Materials provided Block Start

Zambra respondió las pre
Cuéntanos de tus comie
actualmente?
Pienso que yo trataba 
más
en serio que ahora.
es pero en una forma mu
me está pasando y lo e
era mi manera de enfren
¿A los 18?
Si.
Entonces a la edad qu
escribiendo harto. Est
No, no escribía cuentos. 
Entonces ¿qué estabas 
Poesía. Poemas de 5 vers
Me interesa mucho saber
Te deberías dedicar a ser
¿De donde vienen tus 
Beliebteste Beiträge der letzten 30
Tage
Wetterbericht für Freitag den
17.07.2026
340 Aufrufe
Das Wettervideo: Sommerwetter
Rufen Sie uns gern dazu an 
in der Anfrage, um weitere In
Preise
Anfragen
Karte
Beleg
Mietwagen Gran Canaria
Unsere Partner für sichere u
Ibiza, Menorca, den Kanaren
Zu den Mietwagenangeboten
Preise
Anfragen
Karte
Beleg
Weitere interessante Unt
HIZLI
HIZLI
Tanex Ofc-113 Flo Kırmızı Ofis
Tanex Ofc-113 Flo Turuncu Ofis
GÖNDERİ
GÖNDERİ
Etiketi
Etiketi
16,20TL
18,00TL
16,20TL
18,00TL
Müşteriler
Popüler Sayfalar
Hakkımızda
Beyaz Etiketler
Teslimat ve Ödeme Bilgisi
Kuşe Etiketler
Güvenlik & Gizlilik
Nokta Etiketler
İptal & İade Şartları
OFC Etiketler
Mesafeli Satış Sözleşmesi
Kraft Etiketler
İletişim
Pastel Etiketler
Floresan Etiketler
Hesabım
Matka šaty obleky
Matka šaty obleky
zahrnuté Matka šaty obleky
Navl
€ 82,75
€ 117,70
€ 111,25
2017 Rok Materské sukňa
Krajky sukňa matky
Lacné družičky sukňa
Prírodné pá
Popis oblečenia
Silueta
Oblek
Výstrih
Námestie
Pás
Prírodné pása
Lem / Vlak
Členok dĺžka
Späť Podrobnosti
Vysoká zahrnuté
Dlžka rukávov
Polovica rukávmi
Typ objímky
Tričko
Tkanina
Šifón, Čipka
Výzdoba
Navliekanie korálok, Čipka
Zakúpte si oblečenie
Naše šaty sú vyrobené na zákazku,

Materials provided Block End

**Activity**. What you write must be the entries restated word for word, from the opening line through the one holding "Ibiza, Menorca, den Kanaren", with nothing else.

**Answer to this task**.
Zambra respondió las pre
Cuéntanos de tus comie
actualmente?
Pienso que yo trataba 
más
en serio que ahora.
es pero en una forma mu
me está pasando y lo e
era mi manera de enfren
¿A los 18?
Si.
Entonces a la edad qu
escribiendo harto. Est
No, no escribía cuentos. 
Entonces ¿qué estabas 
Poesía. Poemas de 5 vers
Me interesa mucho saber
Te deberías dedicar a ser
¿De donde vienen tus 
Beliebteste Beiträge der letzten 30
Tage
Wetterbericht für Freitag den
17.07.2026
340 Aufrufe
Das Wettervideo: Sommerwetter
Rufen Sie uns gern dazu an 
in der Anfrage, um weitere In
Preise
Anfragen
Karte
Beleg
Mietwagen Gran Canaria
Unsere Partner für sichere u
Ibiza, Menorca, den Kanaren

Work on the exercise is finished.